The River Forest Park District board has raised serious concerns regarding proposed details of the River Forest 125th Anniversary Committee’s planned renovation and restoration of the E.A. Cummings Memorial. The newly constituted park board held its first regularly scheduled meeting Monday night and a draft proposal for the renovation of the Cummings Memorial, released by the firm of Antunovich and Associates, was the subject of pointed concerns and at times outright dismay.

Tuesday morning, a distressed 125th Anniversary Chairperson Laurel McMahon responded that any current proposals are just that, proposals, and very preliminary proposals at that.

“This is in no way the final plan,” said McMahon. “It hasn’t been discussed or adopted by our committee.”

The draft proposal calls the long-neglected Cummings Memorial “an important historic marker for the Village of River Forest.” Some park commissioners, however, were calling the memorial “that concrete thing,” and vowing that any eventual renovation would not require the removal of a ball diamond currently located in the southwest corner of the park, located at Bonnie Brae and Lake Street. After a half-hour discussion, the board agreed to have Board President Steven Dudek send a letter to Village President Frank Paris requesting his presence as well as McMahon’s at the park district’s next board meeting. Paris was reportedly out of town and unavailable for comment Tuesday morning. But McMahon made it clear that such a discussion was just fine with her. The last thing anyone wants, she stressed, is to remove an asset that village residents value.

“It’s not our intention to ever [formally] propose anything that the whole community can’t get behind,” she said. 

According to the draft proposal, the proposed Cummings project would proceed in three phases?#34;the repair and stabilization of the existing Cummings Memorial, restoration of the band shell and other “lost components,” and general site improvements. It is the second and third phases of the work?#34;the restoration of lost components and site improvement?#34;which might affect the ball diamond in the southwest corner of the park. One of the original elements of the Cummings Memorial was a sunken, graded seating section. The reinstallation of that element would likely leave inadequate room to safely maintain a ball diamond.
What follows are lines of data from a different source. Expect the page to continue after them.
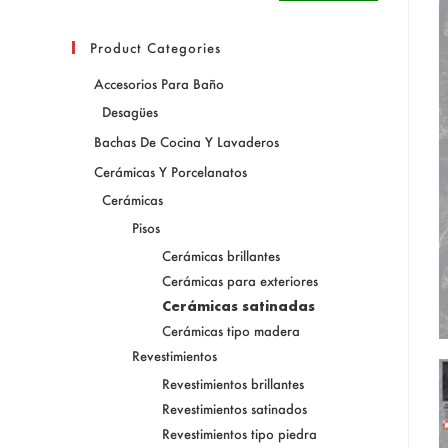
Product Categories
Accesorios Para Baño
Desagües
Bachas De Cocina Y Lavaderos
Cerámicas Y Porcelanatos
Cerámicas
Pisos
Cerámicas brillantes
Cerámicas para exteriores
Cerámicas satinadas
Cerámicas tipo madera
Revestimientos
Revestimientos brillantes
Revestimientos satinados
Revestimientos tipo piedra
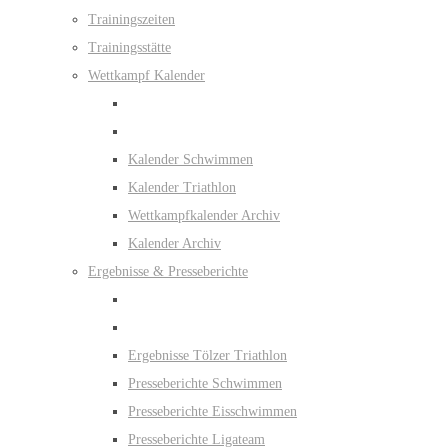
Trainingszeiten
Trainingsstätte
Wettkampf Kalender
Kalender Schwimmen
Kalender Triathlon
Wettkampfkalender Archiv
Kalender Archiv
Ergebnisse & Presseberichte
Ergebnisse Tölzer Triathlon
Presseberichte Schwimmen
Presseberichte Eisschwimmen
Presseberichte Ligateam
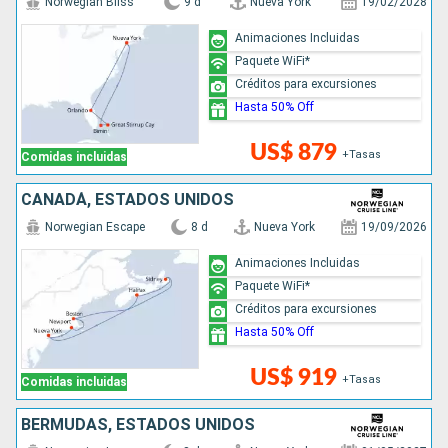
Norwegian Bliss
9 d
Nueva York
19/02/2028
Animaciones Incluidas
Paquete WiFi*
Créditos para excursiones
Hasta 50% Off
US$ 879
+Tasas
Comidas incluidas
CANADÁ, ESTADOS UNIDOS
Norwegian Escape
8 d
Nueva York
19/09/2026
Animaciones Incluidas
Paquete WiFi*
Créditos para excursiones
Hasta 50% Off
US$ 919
+Tasas
Comidas incluidas
BERMUDAS, ESTADOS UNIDOS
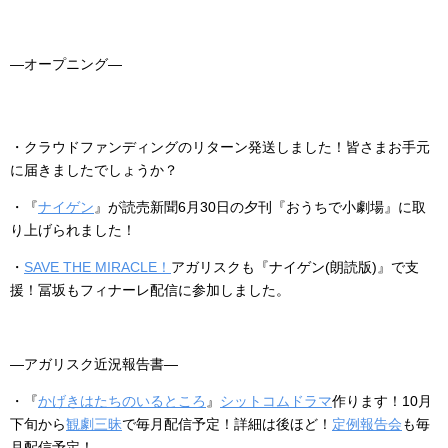
―オープニング―
・クラウドファンディングのリターン発送しました！皆さまお手元
に届きましたでしょうか？
・『
ナイゲン
』が読売新聞6月30日の夕刊『おうちで小劇場』に取
り上げられました！
・
SAVE THE MIRACLE！
アガリスクも『ナイゲン(朗読版)』で支
援！冨坂もフィナーレ配信に参加しました。
―アガリスク近況報告書―
・『
かげきはたちのいるところ
』
シットコムドラマ
作ります！
10月
下旬から
観劇三昧
で毎月配信予定！
詳細は後ほど！
定例報告会
も毎
月配信予定！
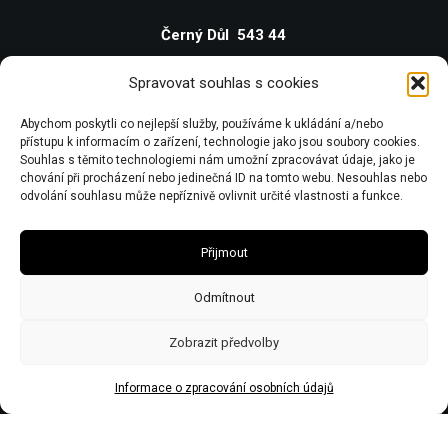
Černý Důl 543 44
IČO 67446281
Spravovat souhlas s cookies
DIČ CZ7506243437
Abychom poskytli co nejlepší služby, používáme k ukládání a/nebo
Obecní živnostenský úřad zn:č.j.Ž/2578/08/Ry21953/3
přístupu k informacím o zařízení, technologie jako jsou soubory cookies.
Souhlas s těmito technologiemi nám umožní zpracovávat údaje, jako je
chování při procházení nebo jedinečná ID na tomto webu. Nesouhlas nebo
odvolání souhlasu může nepříznivě ovlivnit určité vlastnosti a funkce.
Přijmout
Odmítnout
Zobrazit předvolby
Informace o zpracování osobních údajů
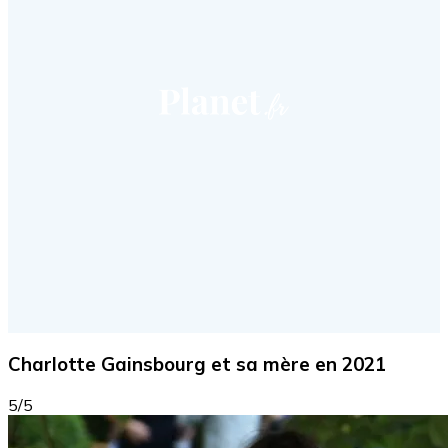
Charlotte Gainsbourg et sa mère en 2021
5/5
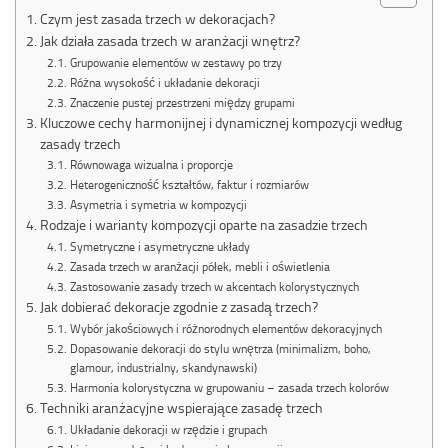
Czym jest zasada trzech w dekoracjach?
Jak działa zasada trzech w aranżacji wnętrz?
Grupowanie elementów w zestawy po trzy
Różna wysokość i układanie dekoracji
Znaczenie pustej przestrzeni między grupami
Kluczowe cechy harmonijnej i dynamicznej kompozycji według
zasady trzech
Równowaga wizualna i proporcje
Heterogeniczność kształtów, faktur i rozmiarów
Asymetria i symetria w kompozycji
Rodzaje i warianty kompozycji oparte na zasadzie trzech
Symetryczne i asymetryczne układy
Zasada trzech w aranżacji półek, mebli i oświetlenia
Zastosowanie zasady trzech w akcentach kolorystycznych
Jak dobierać dekoracje zgodnie z zasadą trzech?
Wybór jakościowych i różnorodnych elementów dekoracyjnych
Dopasowanie dekoracji do stylu wnętrza (minimalizm, boho,
glamour, industrialny, skandynawski)
Harmonia kolorystyczna w grupowaniu – zasada trzech kolorów
Techniki aranżacyjne wspierające zasadę trzech
Układanie dekoracji w rzędzie i grupach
Of particular concern to the park board is the fact that the park district has no formal intergovernmental agreement with the Forest Preserve District, which owns the property.
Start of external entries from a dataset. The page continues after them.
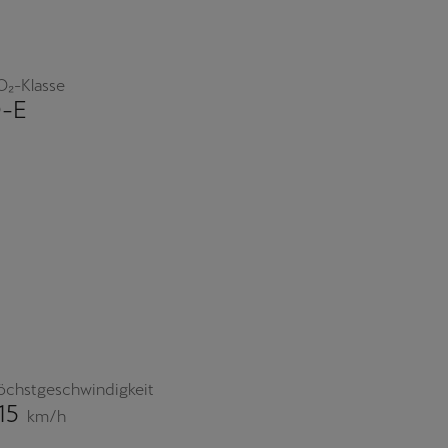
O₂-Klasse
-E
öchstgeschwindigkeit
15
km/h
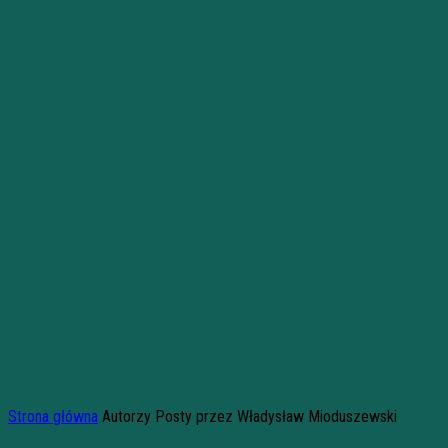
Strona główna
Autorzy
Posty przez Władysław Mioduszewski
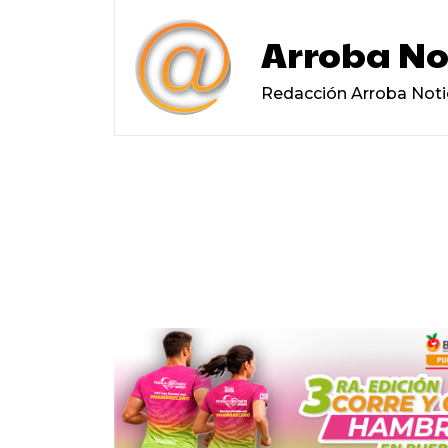
Arroba No
Redacción Arroba Noti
“It was a handshake agreement,” said Park Executive Director Tom Grundin Monday.

“I don’t believe there was ever a contract,” former park board president Kevin Collins said Tuesday. “We [improved the field] and maintained it. That was the deal.”

“There was no kind of permanent agreement that would be binding on the Forest Preserve,” agreed former park board vice president Patrick Deady.

McMahon emphasized that Paris has made it clear in the past that he will not support the removal of the ball diamond.

The possible loss of the ballfield was just the tip of the iceberg, so to speak. Park commissioners expressed a litany of other concerns.

“What else about this [plan] bugs you?” new board member Ron Steele asked his fellow commissioners. The answer, apparently, was “plenty,” ranging from minor details to concerns of major obligations.

Dudek noted with some dismay that the total cost of the project would be around $600,000, and expressed doubt that the 125th Anniversary committee could raise that much money on its own.

“I don’t think they can come up with enough money to make it go,” he said. Any shortfall, he said, would likely have to be made up by governmental bodies, and that was something he said in which the park board had no interest in being involved.

The 125th Anniversary group, Steele contended, was “trying to set up [the park] as they want it before trying to pass it off,” most likely to the park board. Steele also seemed to touch on an overarching issue when he said that the proposed plans would “dictate the future use of that open space.”

Other commissioners were equally concerned about mundane but critical details, such as a lack of bathrooms, inadequate parking, and the site being adjacent to Harlem Avenue.

McMahon said those concerns and others are all part of an ongoing dialogue.

“All of those concerns have been raised, and all of that is under discussion between the village and the Forest Preserve,” she said. “We are still in the process of seeing what fits in the community, and what doesn’t.”